Split string in Lua?

StringLua

String Problem Overview


I need to do a simple split of a string, but there doesn't seem to be a function for this, and the manual way I tested didn't seem to work. How would I do it?

String Solutions


Solution 1 - String

Here is my really simple solution. Use the gmatch function to capture strings which contain at least one character of anything other than the desired separator. The separator is *any whitespace (%s in Lua) by default:

function mysplit (inputstr, sep)
        if sep == nil then
                sep = "%s"
        end
        local t={}
        for str in string.gmatch(inputstr, "([^"..sep.."]+)") do
                table.insert(t, str)
        end
        return t
end

.

Solution 2 - String

If you are splitting a string in Lua, you should try the string.gmatch() or string.sub() methods. Use the string.sub() method if you know the index you wish to split the string at, or use the string.gmatch() if you will parse the string to find the location to split the string at.

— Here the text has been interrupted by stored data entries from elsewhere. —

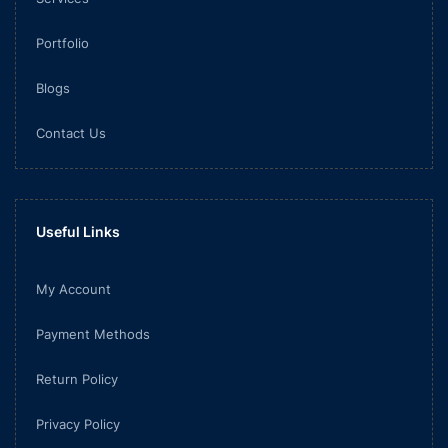
Portfolio
Blogs
Contact Us
Useful Links
My Account
Payment Methods
Return Policy
Privacy Policy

Example using string.gmatch() from Lua 5.1 Reference Manual:

 t = {}
 s = "from=world, to=Lua"
 for k, v in string.gmatch(s, "(%w+)=(%w+)") do
   t[k] = v
 end

Solution 3 - String

If you just want to iterate over the tokens, this is pretty neat:

line = "one, two and 3!"

for token in string.gmatch(line, "[^%s]+") do
   print(token)
end

Output:

>one, > >two > >and > > 3!

Short explanation: the "[^%s]+" pattern matches to every non-empty string in between space characters.

Solution 4 - String

If you program in Lua, you are out of luck here. Lua is THE one programming language that just happens to be notoriously infamous because its authors never implemented "the" split function in the standard library, and instead wrote 16 screenfulls of explanations and lame excuses as to why they didn't and wouldn't, interspersed with numerous half-working examples that are virtually guaranteed to work for almost everyone but break in your corner case. This is just Lua state of the art, and everyone who programs in Lua simply ends up clenching their teeth and iterating over characters. There are lots of solutions in existence that are sometimes better, but exactly zero solutions that are reliably better.

Solution 5 - String

Just as string.gmatch will find patterns in a string, this function will find the things between patterns:

function string:split(pat)
  pat = pat or '%s+'
  local st, g = 1, self:gmatch("()("..pat..")")
  local function getter(segs, seps, sep, cap1, ...)
    st = sep and seps + #sep
    return self:sub(segs, (seps or 0) - 1), cap1 or sep, ...
  end
  return function() if st then return getter(st, g()) end end
end

By default it returns whatever is separated by whitespace.

Solution 6 - String

Here is the function:

function split(pString, pPattern)
   local Table = {}  -- NOTE: use {n = 0} in Lua-5.0
   local fpat = "(.-)" .. pPattern
   local last_end = 1
   local s, e, cap = pString:find(fpat, 1)
   while s do
      if s ~= 1 or cap ~= "" then
	 table.insert(Table,cap)
      end
      last_end = e+1
      s, e, cap = pString:find(fpat, last_end)
   end
   if last_end <= #pString then
      cap = pString:sub(last_end)
      table.insert(Table, cap)
   end
   return Table
end

Call it like:

list=split(string_to_split,pattern_to_match)

e.g.:

list=split("1:2:3:4","\:")


For more go here:
http://lua-users.org/wiki/SplitJoin

Solution 7 - String

Because there are more than one way to skin a cat, here's my approach:

Code:

#!/usr/bin/env lua

local content = [=[
Lorem ipsum dolor sit amet, consectetur adipisicing elit,
sed do eiusmod tempor incididunt ut labore et dolore magna 
aliqua. Ut enim ad minim veniam, quis nostrud exercitation 
ullamco laboris nisi ut aliquip ex ea commodo consequat.
]=]

local function split(str, sep)
   local result = {}
   local regex = ("([^%s]+)"):format(sep)
   for each in str:gmatch(regex) do
      table.insert(result, each)
   end
   return result
end

local lines = split(content, "\n")
for _,line in ipairs(lines) do
   print(line)
end

Output:

Lorem ipsum dolor sit amet, consectetur adipisicing elit, 
sed do eiusmod tempor incididunt ut labore et dolore magna
aliqua. Ut enim ad minim veniam, quis nostrud exercitation
ullamco laboris nisi ut aliquip ex ea commodo consequat.

Explanation:

The gmatch function works as an iterator, it fetches all the strings that match regex. The regex takes all characters until it finds a separator.

Solution 8 - String

I like this short solution

function split(s, delimiter)
    result = {};
    for match in (s..delimiter):gmatch("(.-)"..delimiter) do
        table.insert(result, match);
    end
    return result;
end

Solution 9 - String

A lot of these answers only accept single-character separators, or don't deal with edge cases well (e.g. empty separators), so I thought I would provide a more definitive solution.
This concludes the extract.